The growth has in fact slowed down to a trickle adding to the miseries of poorer segments of the society.

A close look reveals the economic policies as well as operations of last four governments including the incumbents are basically the same as were pursued by the Musharaf regime, only the incompetence and corruption has progressively increased.

Jobs are diminishing because the local industry suffers as it has to pass through a number of bureaucratic hurdles. The longer the length of red tape the higher are the chances of benefits going exclusively to those that have the ability to pay to get the hurdles removed. This has effectively denied level-playing field to all.

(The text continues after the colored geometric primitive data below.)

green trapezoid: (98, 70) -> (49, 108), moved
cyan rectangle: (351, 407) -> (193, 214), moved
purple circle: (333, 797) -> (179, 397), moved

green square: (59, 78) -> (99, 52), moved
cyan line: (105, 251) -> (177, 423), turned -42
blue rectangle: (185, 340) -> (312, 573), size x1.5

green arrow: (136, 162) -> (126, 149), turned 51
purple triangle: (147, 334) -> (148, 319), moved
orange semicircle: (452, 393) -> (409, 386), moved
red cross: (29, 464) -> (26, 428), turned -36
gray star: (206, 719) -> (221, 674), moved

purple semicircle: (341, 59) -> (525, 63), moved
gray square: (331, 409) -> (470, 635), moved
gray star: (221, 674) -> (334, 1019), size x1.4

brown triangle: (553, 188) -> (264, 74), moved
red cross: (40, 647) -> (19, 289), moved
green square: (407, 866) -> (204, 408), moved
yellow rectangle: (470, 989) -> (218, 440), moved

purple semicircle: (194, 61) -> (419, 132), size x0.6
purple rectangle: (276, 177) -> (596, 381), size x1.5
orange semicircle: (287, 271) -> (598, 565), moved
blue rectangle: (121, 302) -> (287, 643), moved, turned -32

A painfully long red-tape is not the only thing that is hurting the economic growth, absence of better infrastructure and skill-oriented education is also lethal for it and such serious issues are yet to get government attention.

Technology has advanced too far and robots are performing tasks to maximise efficiency.

We still rely on ‘jugad’, a "hack" that could also refer to a clever makeshift fix or a simple work-around to keep obsolete technology working. This is not working now.

The country simply needs judicial use of available resources to move ahead. Policies restricting competitions in other sectors of economy would have to be removed to unleash the actual growth potential of the economy. The inequality would be addressed only through transparent policies that provide equal opportunities to all in education, health, social protection, and jobs.